[Provided entries]

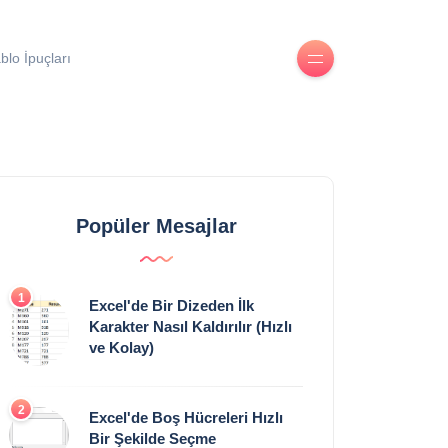
blo İpuçları
Popüler Mesajlar
1
Excel'de Bir Dizeden İlk
Karakter Nasıl Kaldırılır (Hızlı
ve Kolay)
2
Excel'de Boş Hücreleri Hızlı
Bir Şekilde Seçme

[/Provided entries]

Exercise instructions: Since the copy must exclude the pictures, transcribe only the text of the records, word for word.

Solution for this exercise:
blo İpuçları
Popüler Mesajlar
1
Excel'de Bir Dizeden İlk
Karakter Nasıl Kaldırılır (Hızlı
ve Kolay)
2
Excel'de Boş Hücreleri Hızlı
Bir Şekilde Seçme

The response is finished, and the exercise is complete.